I am beginning to understand my relationship with failure. That’s what it is, a relationship. More precisely, I can now say that I have come to understand that it is not failure that is so frightening; it is the fear of being judged that terrifies and intimidates. Daring to care, to dream, to attempt, and to embrace an uncertain outcome in pursuit of a goal exposes us for who we are and what we value.
The authors of The Other “F” Word refer to failure as success’s sibling. You don’t get to know one without developing a relationship with the other. It is the content of this book that crystalized my understanding that fear of judgement is the true boogeyman hiding in the dark corners of our minds.

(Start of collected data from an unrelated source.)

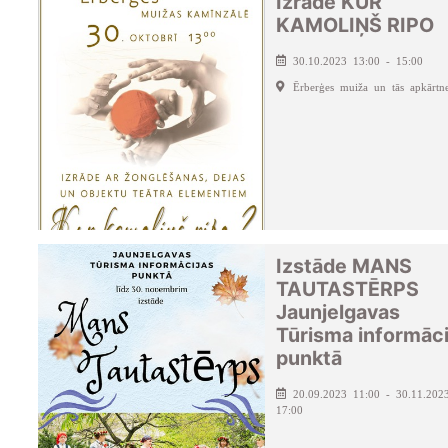
Izrāde KUR
KAMOLIŅŠ RIPO
30.10.2023 13:00 - 15:00
Ērberģes muiža un tās apkārtn
Izstāde MANS
TAUTASTĒRPS
Jaunjelgavas
Tūrisma informāci
punktā
20.09.2023 11:00 - 30.11.202
17:00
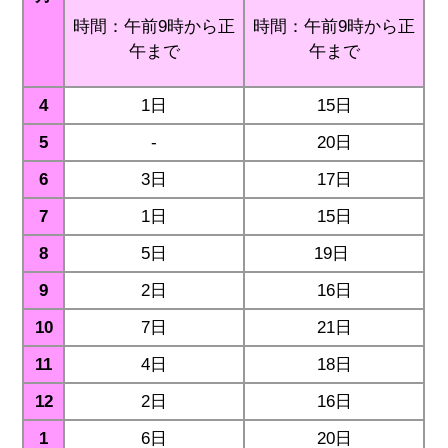
時間：午前9時から正
時間：午前9時から正
午まで
午まで
4
1日
15日
5
-
20日
6
3日
17日
7
1日
15日
8
5日
19日
9
2日
16日
10
7日
21日
11
4日
18日
12
2日
16日
1
6日
20日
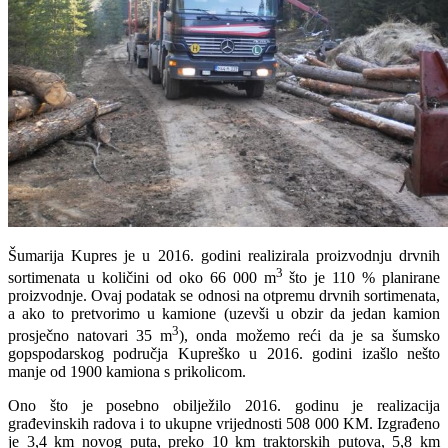
Šumarija Kupres je u 2016. godini realizirala proizvodnju drvnih
3
sortimenata u količini od oko 66 000 m
što je 110 % planirane
proizvodnje. Ovaj podatak se odnosi na otpremu drvnih sortimenata,
a ako to pretvorimo u kamione (uzevši u obzir da jedan kamion
3
prosječno natovari 35 m
), onda možemo reći da je sa šumsko
gopspodarskog područja Kupreško u 2016. godini izašlo nešto
manje od 1900 kamiona s prikolicom.
Ono što je posebno obilježilo 2016. godinu je realizacija
građevinskih radova i to ukupne vrijednosti 508 000 KM. Izgrađeno
je 3,4 km novog puta, preko 10 km traktorskih putova, 5,8 km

I had the good fortune of being introduced to failure at an early age. I say good fortune in hindsight, of course, because meeting failure is never the preferred outcome of any effort, large or small. In my case, I met failure as a fringe benefit of being dyslexic. I became all too familiar with attempting and falling short, an experience that often resulted in harsh judgement from educators and my classmates.
It may seem strange for me to refer to such a difficult and challenging experience in positive terms, but that is how I’ve come to view the circumstance. There are two reasons for this:
- What does not kill you makes you stronger; this is true of failure. Because of my early, and dare I say frequent, experience with failure, I came to understand that rarely does failure result in the doom conjured in our imaginations. Truth be told, the consequence of most failures is a temporary assault on the ego.
- A relationship with failure builds grit. We have all known those individuals that cruised through their early years without getting to know failure, only to be paralyzed by failure’s embrace later in life. At some point we all meet failure, and I have come to understand that it is a relationship best developed early.
Malcom Gladwell’s book, David and Goliath, points out that a disproportionate number of entrepreneurs and leading corporate CEOs suffer from learning disabilities. Gladwell credits this to their ability understand and adapt to failure as a cornerstone to their success. It is their relationship with failure that built their risk tolerance and willingness to challenge the status quo.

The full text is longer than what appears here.